Friday, September 26, 2008

Logistics, Lights and Locks


MADRID, SPAIN—This is what happens when we place our trust in things dependent—dependent on power, dependent on operating systems, dependent on batteries, dependent on things undependable.

My own faith rested in a slim metal box—my MacBook’s hard drive. Purchased only a year ago, it has now failed three times. The Greatest Invention of the 20th Century, reduced to high-impact polyurethane and titanium, fancy words for plastic and metal.

So I sat at a table three floors above Avenida de Americas with a small notepad and a Pilot Razor pen, wondering how long I would have the concentration to form lines and curves into sentences. I did this until I ran out of patience and my iPod, now un-chargeable, gave up its valiant struggle. (Truman Capote wrote “In Cold Blood” lying on his stomach in bed, scratching away on legal pads. I should complain.)

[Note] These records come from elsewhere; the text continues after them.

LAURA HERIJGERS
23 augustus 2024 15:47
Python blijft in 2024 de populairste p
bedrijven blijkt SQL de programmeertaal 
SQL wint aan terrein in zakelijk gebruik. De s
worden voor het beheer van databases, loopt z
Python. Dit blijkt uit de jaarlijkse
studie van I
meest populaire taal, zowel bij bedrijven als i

This is my second trip to Madrid in the space of over a little over two months. I’ve come to explore the possibilities of living and working here, both of which ideas seem to be becoming less and less plausible each passing day. But anything can happen.

First, there is the logistical: Americans cannot legally work in the European Union (England, Italy, Spain, Greece, France, and about twenty others) without papers, and those are hard to acquire. These countries hire from within, so “immigrants” here occupy the same societal level as those in the US. Ironically, at a time when Latino immigrants are targeted and blamed, and pushed out like so many ants at a picnic, I am contemplating working in a country “illegally” as an American.

It probably won’t happen. But the irony resonates still.

Then there is the everyday of living in Europe— more things that begin with “L” this time. Like language, lights and locks.
Language. Why do I gravitate to places where I don’t speak the mother tongue? My struggles with French in Montreal are well-documented (and equally well-mocked). My Spanish improves every day, and I can shop, and say, “Can you replace my hard drive, please?” in Castilian Spanish, so that counts for something, but sometimes it’s like trying to dribble a flat basketball.
I’ve often had discussions with people where they’ll say, “Sure, they speak Spanish in Spain, but it’s not the same Spanish you know. But I think I know why no one ever actually demonstrated it to me. They didn’t know how, or only had a vague idea of what it was.

Simple. Its Spanish with a lisp. It’s Thpanish with a lithp. Thilly Thpanish. It’s “Grathias,” not “Gracias,” and “Platha,” not “Plaza.” The popular legend is that the venerated King Phillip II spoke with a lisp. Therefore, his eminently loyal subjects adopted the the style, or “thtyle.” It’s disconcerting, but believable. People have done far thtupider things in thervice to a king, so why not speak like Daffy Duck to save the National Honor?

No speech pathologist has ever really explained it, as far as I’ve been able to research. It’s all technical word noise about speech formations and derivations. But if you look at a painting of this Phillip II guy, he kinda looks like a guy who spoke with a lisp, like a guy who came up four numbers short of winning the mental national lottery.

Lights. Lights in much of Spain are motion-sensored—a nice little energy-saving trick, and certainly something simple the US could implement. But.....I didn’t know this. All I knew was that as I stood fumbling with the keys to my apartment on my first night, the lights would suddenly go out. I would straighten up, look around, and they would go back on. Probably funny for someone to watch, but for me, not so much. Part of the problem is that I was never good with...

Locks. If it has a key, forget it. Im in trouble. Who knows the reason, but keys and me never agreed. If a key can break in a lock, it will, for me. I once started my friend’s car with my car key, thinking it was the right one. You get the idea. Me and keys will never be.

Add to that little dilemma the fact that in Spain, the second floor is called the first floor. I was told my apartment was on the third floor, so, you guessed it, Peanut. There I was, at midnight, trying to open some stranger’s apartment. On the fourth floor. How fast would I have been shot in America? Faster than a speeding bullet, if you will. Faster than you could say “gun rights.” So make sure you’re opening the right door out there, OK, Astronauts?


I should have written a lot more by now. But I have lots of photos, and lots of video that I’ll put together in an epic presentation upon my arrival back in the New World. I’ll write some more this weekend, about Aranda de Dueros, about Santo Domingo de Silos and the Cathedral at Burgos. And how Madrid as a functioning city kinda makes LA look a little silly. It’s the little things, but I’ll get to that.